══ Records provided ══
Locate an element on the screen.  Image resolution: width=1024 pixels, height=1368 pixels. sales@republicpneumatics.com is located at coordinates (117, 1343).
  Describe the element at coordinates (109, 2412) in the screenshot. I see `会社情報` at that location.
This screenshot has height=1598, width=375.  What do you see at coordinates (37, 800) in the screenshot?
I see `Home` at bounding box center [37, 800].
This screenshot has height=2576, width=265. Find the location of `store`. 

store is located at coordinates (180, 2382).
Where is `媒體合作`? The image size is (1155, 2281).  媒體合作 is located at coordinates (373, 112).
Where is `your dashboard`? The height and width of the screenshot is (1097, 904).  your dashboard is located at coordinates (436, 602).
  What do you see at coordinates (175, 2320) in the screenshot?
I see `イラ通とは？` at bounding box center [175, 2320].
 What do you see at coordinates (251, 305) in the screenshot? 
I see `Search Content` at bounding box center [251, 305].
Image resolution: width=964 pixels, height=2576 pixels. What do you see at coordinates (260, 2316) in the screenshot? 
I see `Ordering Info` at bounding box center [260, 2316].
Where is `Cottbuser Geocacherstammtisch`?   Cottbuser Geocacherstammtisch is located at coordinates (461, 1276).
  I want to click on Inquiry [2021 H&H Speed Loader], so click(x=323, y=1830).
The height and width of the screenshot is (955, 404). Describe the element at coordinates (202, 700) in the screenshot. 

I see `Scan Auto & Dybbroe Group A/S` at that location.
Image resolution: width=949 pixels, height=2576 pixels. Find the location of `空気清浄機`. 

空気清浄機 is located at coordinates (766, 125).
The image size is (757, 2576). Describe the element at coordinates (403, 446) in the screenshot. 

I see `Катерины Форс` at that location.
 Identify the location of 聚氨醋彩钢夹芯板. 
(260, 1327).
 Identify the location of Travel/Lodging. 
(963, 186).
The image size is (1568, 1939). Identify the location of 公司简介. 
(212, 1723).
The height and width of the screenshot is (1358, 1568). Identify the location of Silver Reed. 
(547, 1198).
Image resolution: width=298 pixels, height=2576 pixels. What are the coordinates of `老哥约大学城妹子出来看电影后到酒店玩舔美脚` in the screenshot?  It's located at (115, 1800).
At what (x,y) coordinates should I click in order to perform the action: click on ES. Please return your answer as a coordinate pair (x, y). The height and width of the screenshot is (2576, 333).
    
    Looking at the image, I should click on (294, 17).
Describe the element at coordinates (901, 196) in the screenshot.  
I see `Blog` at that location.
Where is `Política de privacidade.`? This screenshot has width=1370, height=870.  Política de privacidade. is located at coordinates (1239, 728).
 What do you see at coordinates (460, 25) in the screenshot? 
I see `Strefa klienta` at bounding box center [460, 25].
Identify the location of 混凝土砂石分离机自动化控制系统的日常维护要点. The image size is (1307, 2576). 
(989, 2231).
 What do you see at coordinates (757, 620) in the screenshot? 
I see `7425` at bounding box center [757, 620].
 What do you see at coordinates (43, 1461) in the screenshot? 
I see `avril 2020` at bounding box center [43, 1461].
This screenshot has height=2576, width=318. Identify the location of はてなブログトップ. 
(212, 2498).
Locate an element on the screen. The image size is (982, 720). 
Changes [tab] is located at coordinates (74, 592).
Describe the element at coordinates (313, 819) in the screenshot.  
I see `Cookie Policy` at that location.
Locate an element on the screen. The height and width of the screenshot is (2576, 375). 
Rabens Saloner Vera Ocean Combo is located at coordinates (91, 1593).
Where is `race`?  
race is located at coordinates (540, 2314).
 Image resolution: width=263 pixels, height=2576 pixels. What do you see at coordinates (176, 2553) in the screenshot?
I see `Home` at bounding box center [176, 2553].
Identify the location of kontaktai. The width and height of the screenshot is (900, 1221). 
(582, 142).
═══
▶ **Work instruction**: For this exercise, write out all of the data exactly.

▶ **Completed task**:
Locate an element on the screen.  Image resolution: width=1024 pixels, height=1368 pixels. sales@republicpneumatics.com is located at coordinates (117, 1343).
  Describe the element at coordinates (109, 2412) in the screenshot. I see `会社情報` at that location.
This screenshot has height=1598, width=375.  What do you see at coordinates (37, 800) in the screenshot?
I see `Home` at bounding box center [37, 800].
This screenshot has height=2576, width=265. Find the location of `store`. 

store is located at coordinates (180, 2382).
Where is `媒體合作`? The image size is (1155, 2281).  媒體合作 is located at coordinates (373, 112).
Where is `your dashboard`? The height and width of the screenshot is (1097, 904).  your dashboard is located at coordinates (436, 602).
  What do you see at coordinates (175, 2320) in the screenshot?
I see `イラ通とは？` at bounding box center [175, 2320].
 What do you see at coordinates (251, 305) in the screenshot? 
I see `Search Content` at bounding box center [251, 305].
Image resolution: width=964 pixels, height=2576 pixels. What do you see at coordinates (260, 2316) in the screenshot? 
I see `Ordering Info` at bounding box center [260, 2316].
Where is `Cottbuser Geocacherstammtisch`?   Cottbuser Geocacherstammtisch is located at coordinates (461, 1276).
  I want to click on Inquiry [2021 H&H Speed Loader], so click(x=323, y=1830).
The height and width of the screenshot is (955, 404). Describe the element at coordinates (202, 700) in the screenshot. 

I see `Scan Auto & Dybbroe Group A/S` at that location.
Image resolution: width=949 pixels, height=2576 pixels. Find the location of `空気清浄機`. 

空気清浄機 is located at coordinates (766, 125).
The image size is (757, 2576). Describe the element at coordinates (403, 446) in the screenshot. 

I see `Катерины Форс` at that location.
 Identify the location of 聚氨醋彩钢夹芯板. 
(260, 1327).
 Identify the location of Travel/Lodging. 
(963, 186).
The image size is (1568, 1939). Identify the location of 公司简介. 
(212, 1723).
The height and width of the screenshot is (1358, 1568). Identify the location of Silver Reed. 
(547, 1198).
Image resolution: width=298 pixels, height=2576 pixels. What are the coordinates of `老哥约大学城妹子出来看电影后到酒店玩舔美脚` in the screenshot?  It's located at (115, 1800).
At what (x,y) coordinates should I click in order to perform the action: click on ES. Please return your answer as a coordinate pair (x, y). The height and width of the screenshot is (2576, 333).
    
    Looking at the image, I should click on (294, 17).
Describe the element at coordinates (901, 196) in the screenshot.  
I see `Blog` at that location.
Where is `Política de privacidade.`? This screenshot has width=1370, height=870.  Política de privacidade. is located at coordinates (1239, 728).
 What do you see at coordinates (460, 25) in the screenshot? 
I see `Strefa klienta` at bounding box center [460, 25].
Identify the location of 混凝土砂石分离机自动化控制系统的日常维护要点. The image size is (1307, 2576). 
(989, 2231).
 What do you see at coordinates (757, 620) in the screenshot? 
I see `7425` at bounding box center [757, 620].
 What do you see at coordinates (43, 1461) in the screenshot? 
I see `avril 2020` at bounding box center [43, 1461].
This screenshot has height=2576, width=318. Identify the location of はてなブログトップ. 
(212, 2498).
Locate an element on the screen. The image size is (982, 720). 
Changes [tab] is located at coordinates (74, 592).
Describe the element at coordinates (313, 819) in the screenshot.  
I see `Cookie Policy` at that location.
Locate an element on the screen. The height and width of the screenshot is (2576, 375). 
Rabens Saloner Vera Ocean Combo is located at coordinates (91, 1593).
Where is `race`?  
race is located at coordinates (540, 2314).
 Image resolution: width=263 pixels, height=2576 pixels. What do you see at coordinates (176, 2553) in the screenshot?
I see `Home` at bounding box center [176, 2553].
Identify the location of kontaktai. The width and height of the screenshot is (900, 1221). 
(582, 142).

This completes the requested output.